Нет, нет, этого не может быть. Ведь мать слабее. Кто же заступится, если не я? Воно сосед прибил свою жену. А кому легче? Детей – в детдом, его – в тюрьму. Ему-то что… Отсидит, потом вернётся, заново женится. А вот тёти Маши нет теперь. Нет, так тоже неправильно. А как правильно? Как? Что же мне делать? Я только всё порчу!» – Он с силой сжал кулаки. Голова, казалось, разрывалась на осколки.
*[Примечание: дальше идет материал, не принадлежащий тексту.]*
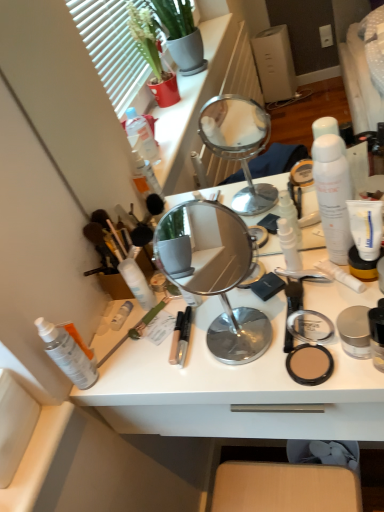 Locate an element on the screen. vacant space situated on the left part of white matte lotion at center, acting as the 2th toiletry starting from the right is located at coordinates (230, 314).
«А впрочем, неважно, что правильно. Просто мне надо уйти. Я лишний, я всем мешаю. Еда и дом – вот что важно. Для сестёр, для брата. Просто уйти и не мешать никому. Приду домой, скажу, чтобы отец в интернат меня отдал. Если не сдаст, сам уйду. Завтра же, утром. А он пусть с мамкой сходится. Не буду я больше лезть. Не указка я батьке. Из-за меня всё, из-за меня».
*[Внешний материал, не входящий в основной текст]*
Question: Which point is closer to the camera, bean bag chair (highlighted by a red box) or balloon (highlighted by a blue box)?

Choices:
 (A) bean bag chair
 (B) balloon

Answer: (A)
Саша и не заметил, как дошёл до дома, который теперь казался чужим и заброшенным. Сзади раздалось мычание коров и звон колокольчиков. Он обернулся: на их улицу медленно поворачивало стадо и плавно расплывалось в пятнистую, бело-чёрную реку, заполонявшую вширь всю дорогу. Вечернее солнце, пригревая спины коров, разлилось золотисто-розовым светом, будто собираясь закатиться, а на самом деле никуда оно скрываться не собиралось: стояли белые ночи. Хозяйки выходили на дорогу и забирали своих кормилиц.
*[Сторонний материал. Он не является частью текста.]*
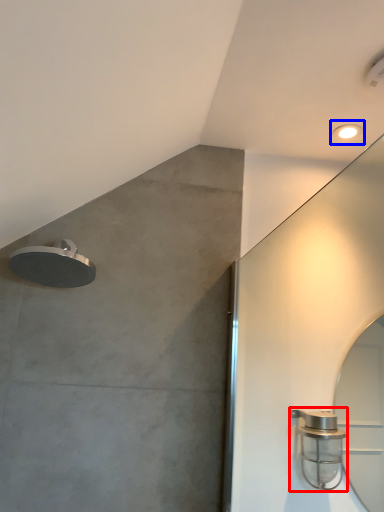 Question: Which object is closer to the camera taking this photo, shower (highlighted by a red box) or droplight (highlighted by a blue box)?

Choices:
 (A) shower
 (B) droplight

Answer: (A)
«Что же отец корову-то не встречает, Зорька же мимо пройдёт».

Саша, оставив калитку открытой настежь, вбежал по ступенькам. Быстро скинув сандалеты, он только тут сообразил, что кирзачей-то отцовских на крыльце не было. Саша перевёл взгляд на дверь: открытый замок болтался в проушине. Это могло значить только одно: дома был кто-то чужой.

Он насторожённо потянул дверь и прислушался. В коридоре стояла тишина. Саша крадучись зашёл в дом, взял в углу топор и отворил дверь в сени.

Здесь тоже было тихо. Он бесшумно переступил через порожек сеней и оказался в кромешной тьме. Холодная струйка пота потекла между лопатками. Стараясь не наступить на скрипящие половицы, он открыл дверь на кухню, ступил на порог и замер. Какие-то странные звуки доносились из открытой в горницу двери: сопение и одновременно женские прерывистые вздохи. Сердце метнулось галопом, рваными громкими скачками отзываясь в висках. Сашка почувствовал, как кровь прилила к лицу. Звуки становились всё громче и громче, чаще и чаще, ему казалось, что они грохотали, давили на него, как будто гром барабанил прямо в его голове. Раздался женский смех, он становился всё резче и сильнее, до тех пор, пока вся Сашина голова не оказалась заполненной этим гадким гоготом. Вскоре он превратился в рёв, пронизывая собой и Сашкино щуплое тело, и весь дом – мамин и папин дом, – всё уже вибрировало от этого звука. Сашу трясло, ему казалось, что он вот-вот разорвётся на кусочки, он хотел немедленно прекратить этот хохот, заткнуть его источник любыми способами, заставить замолчать, замолчать навсегда, заставить никогда не раздаваться ни в этом доме, ни в его жизни, не слышать этого богомерзкого женского смеха: над его мамой, над ним, над его сестрёнками и братом – над всеми ними, оставшимися в дураках.